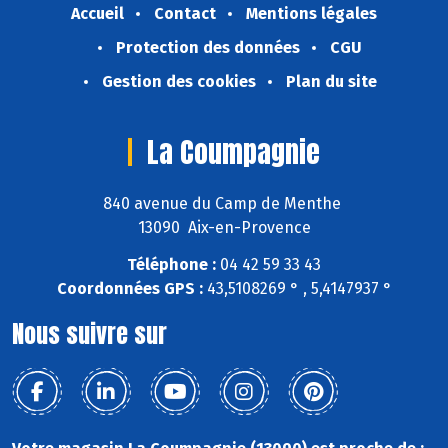
Accueil
Contact
Mentions légales
Protection des données
CGU
Gestion des cookies
Plan du site
La Coumpagnie
840 avenue du Camp de Menthe
13090 Aix-en-Provence
Téléphone :
04 42 59 33 43
Coordonnées GPS :
43,5108269 ° , 5,4147937 °
Nous suivre sur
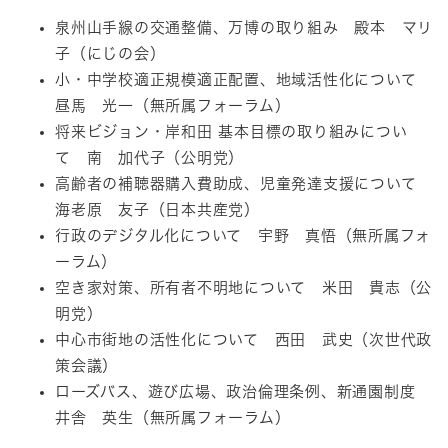
泉州山手線の交通整備、万博の取り組み 殿本 マリ
子（にじの会）
小・中学校適正規模適正配置、地域活性化について
昼馬 光一（無所属フォーラム）
将来ビジョン・岸和田 基本目標の取り組みについ
て 南 加代子（公明党）
高齢者の補聴器購入費助成、児童発達支援について
海老原 友子（日本共産党）
行政のデジタル化について 宇野 真悟（無所属フォ
ーラム）
空き家対策、所有者不明地について 米田 貴志（公
明党）
​中心市街地の活性化について 西田 武史（次世代政
策会議）
​ローズバス、遊び広場、政治倫理条例、新通園制度
井舎 英生（無所属フォーラム）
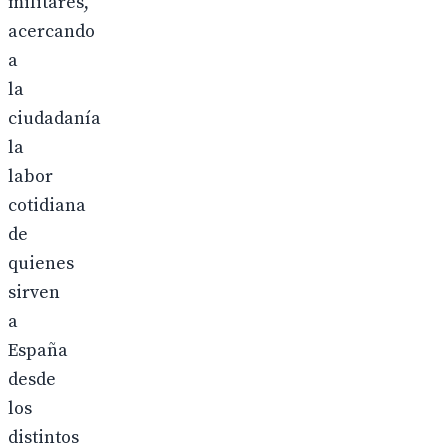
militares,
acercando
a
la
ciudadanía
la
labor
cotidiana
de
quienes
sirven
a
España
desde
los
distintos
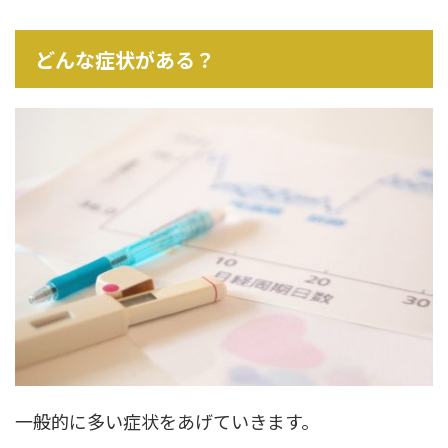
どんな症状がある？
一般的に多い症状をあげていきます。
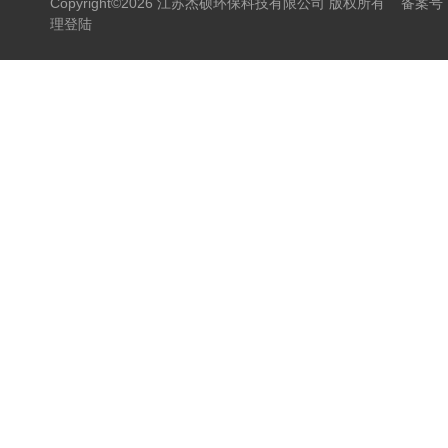
Copyright©2026 江苏杰硕环保科技有限公司 版权所有
备案号：
理登陆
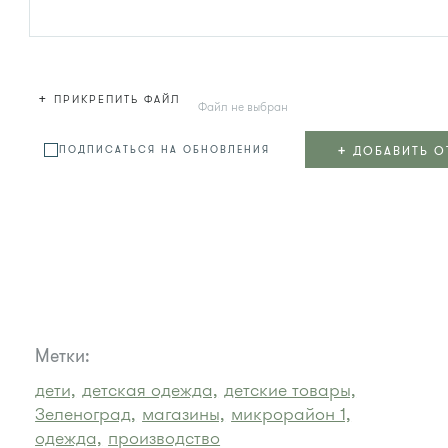
+
ПРИКРЕПИТЬ ФАЙЛ
Файл не выбран
+
ДОБАВИТЬ О
ПОДПИСАТЬСЯ НА ОБНОВЛЕНИЯ
Метки:
дети,
детская одежда,
детские товары,
Зеленоград,
магазины,
микрорайон 1,
одежда,
производство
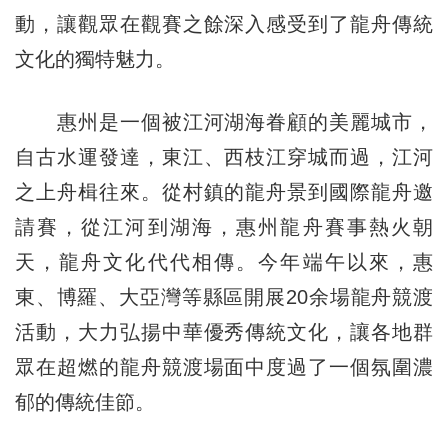
動，讓觀眾在觀賽之餘深入感受到了龍舟傳統
文化的獨特魅力。
惠州是一個被江河湖海眷顧的美麗城市，
自古水運發達，東江、西枝江穿城而過，江河
之上舟楫往來。從村鎮的龍舟景到國際龍舟邀
請賽，從江河到湖海，惠州龍舟賽事熱火朝
天，龍舟文化代代相傳。今年端午以來，惠
東、博羅、大亞灣等縣區開展20余場龍舟競渡
活動，大力弘揚中華優秀傳統文化，讓各地群
眾在超燃的龍舟競渡場面中度過了一個氛圍濃
郁的傳統佳節。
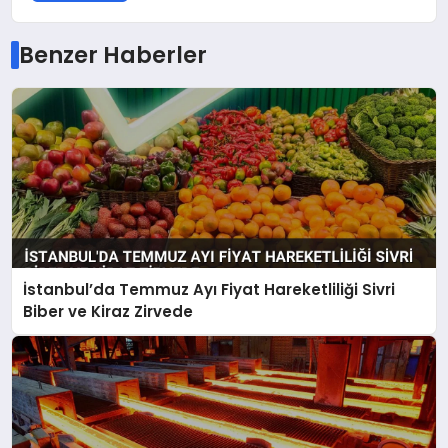
Benzer Haberler
İstanbul’da Temmuz Ayı Fiyat Hareketliliği Sivri
Biber ve Kiraz Zirvede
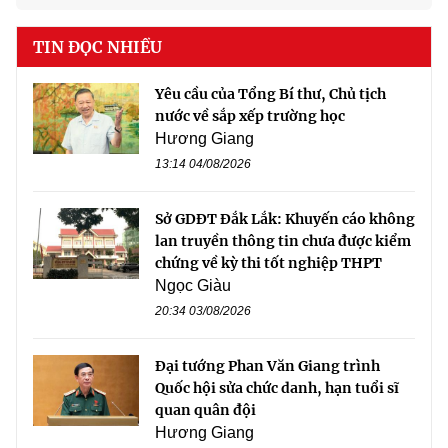
TIN ĐỌC NHIỀU
Yêu cầu của Tổng Bí thư, Chủ tịch
nước về sắp xếp trường học
Hương Giang
13:14 04/08/2026
Sở GDĐT Đắk Lắk: Khuyến cáo không
lan truyền thông tin chưa được kiểm
chứng về kỳ thi tốt nghiệp THPT
Ngọc Giàu
20:34 03/08/2026
Đại tướng Phan Văn Giang trình
Quốc hội sửa chức danh, hạn tuổi sĩ
quan quân đội
Hương Giang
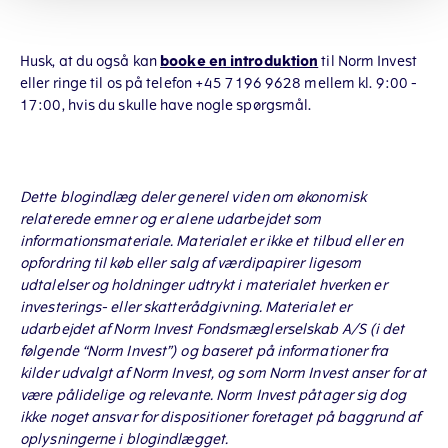
Husk, at du også kan
booke en introduktion
til Norm Invest
eller ringe til os på telefon +45 7196 9628 mellem kl. 9:00 -
17:00, hvis du skulle have nogle spørgsmål.
Dette blogindlæg deler generel viden om økonomisk
relaterede emner og er alene udarbejdet som
informationsmateriale. Materialet er ikke et tilbud eller en
opfordring til køb eller salg af værdipapirer ligesom
udtalelser og holdninger udtrykt i materialet hverken er
investerings- eller skatterådgivning. Materialet er
udarbejdet af Norm Invest Fondsmæglerselskab A/S (i det
følgende “Norm Invest”) og baseret på informationer fra
kilder udvalgt af Norm Invest, og som Norm Invest anser for at
være pålidelige og relevante. Norm Invest påtager sig dog
ikke noget ansvar for dispositioner foretaget på baggrund af
oplysningerne i blogindlægget.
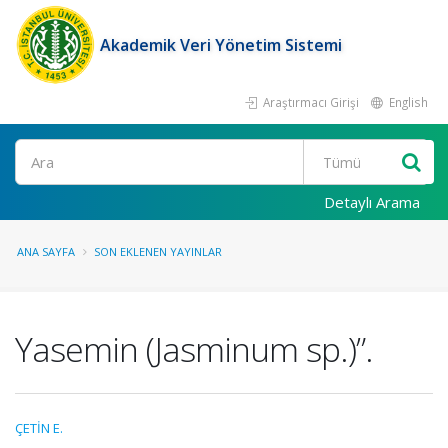
Akademik Veri Yönetim Sistemi
Araştırmacı Girişi
English
Ara
Detaylı Arama
ANA SAYFA
SON EKLENEN YAYINLAR
Yasemin (Jasminum sp.)”.
ÇETİN E.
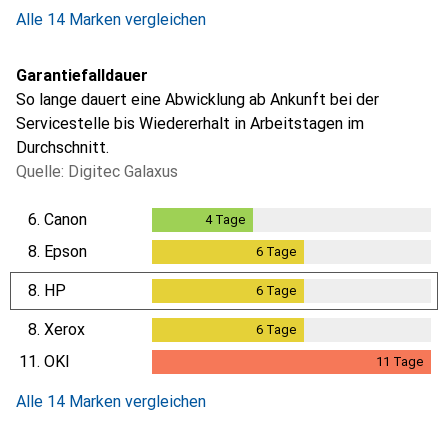
Alle 14 Marken vergleichen
Garantiefalldauer
So lange dauert eine Abwicklung ab Ankunft bei der
Servicestelle bis Wiedererhalt in Arbeitstagen im
Durchschnitt.
Quelle: Digitec Galaxus
6.
Canon
4
Tage
4
Tage
8.
Epson
6
Tage
6
Tage
8.
HP
6
Tage
6
Tage
8.
Xerox
6
Tage
6
Tage
11.
OKI
11
Tage
11
Tage
Alle 14 Marken vergleichen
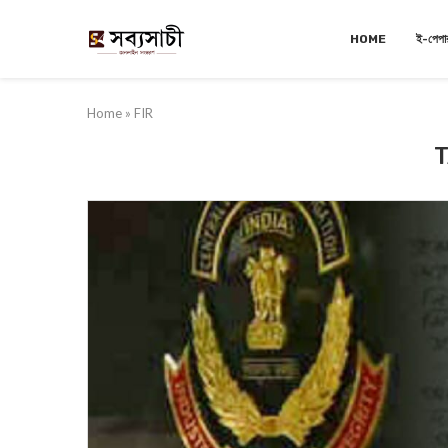
HOME
ই-পেপা
Home
»
FIR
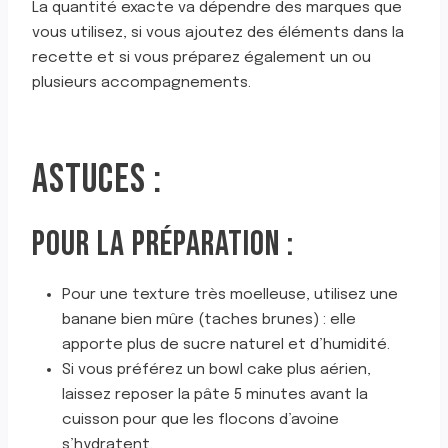
La quantité exacte va dépendre des marques que
vous utilisez, si vous ajoutez des éléments dans la
recette et si vous préparez également un ou
plusieurs accompagnements.
ASTUCES :
POUR LA PRÉPARATION :
Pour une texture très moelleuse, utilisez une
banane bien mûre (taches brunes) : elle
apporte plus de sucre naturel et d’humidité.
Si vous préférez un bowl cake plus aérien,
laissez reposer la pâte 5 minutes avant la
cuisson pour que les flocons d’avoine
s’hydratent.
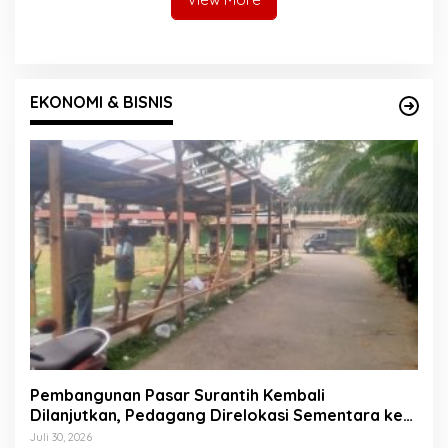
EKONOMI & BISNIS
Pembangunan Pasar Surantih Kembali
Dilanjutkan, Pedagang Direlokasi Sementara ke
Lapangan Gadih Basanai
Juli 30, 2026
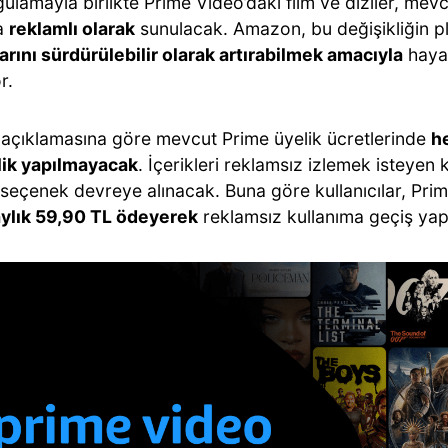
ulamayla birlikte Prime Video’daki film ve diziler, mev
a
reklamlı olarak
sunulacak. Amazon, bu değişikliğin pl
arını sürdürülebilir olarak artırabilmek amacıyla
hayat
r.
n açıklamasına göre mevcut Prime üyelik ücretlerinde
h
lik yapılmayacak
. İçerikleri reklamsız izlemek isteyen k
 seçenek devreye alınacak. Buna göre kullanıcılar, Prim
aylık 59,90 TL ödeyerek
reklamsız kullanıma geçiş yap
__________
= Task brief =
Skipping every picture, transcribe exactly the lines above from the one containing "s’hydratent." through the one containing "seçenek devreye alınacak.", both included.

= Response below =
s’hydratent.
EKONOMI & BISNIS
Pembangunan Pasar Surantih Kembali
Dilanjutkan, Pedagang Direlokasi Sementara ke
Lapangan Gadih Basanai
Juli 30, 2026
ulamayla birlikte Prime Video’daki film ve diziler, mev
a
reklamlı olarak
sunulacak. Amazon, bu değişikliğin pl
arını sürdürülebilir olarak artırabilmek amacıyla
hayat
r.
n açıklamasına göre mevcut Prime üyelik ücretlerinde
h
lik yapılmayacak
. İçerikleri reklamsız izlemek isteyen k
 seçenek devreye alınacak. Buna göre kullanıcılar, Prim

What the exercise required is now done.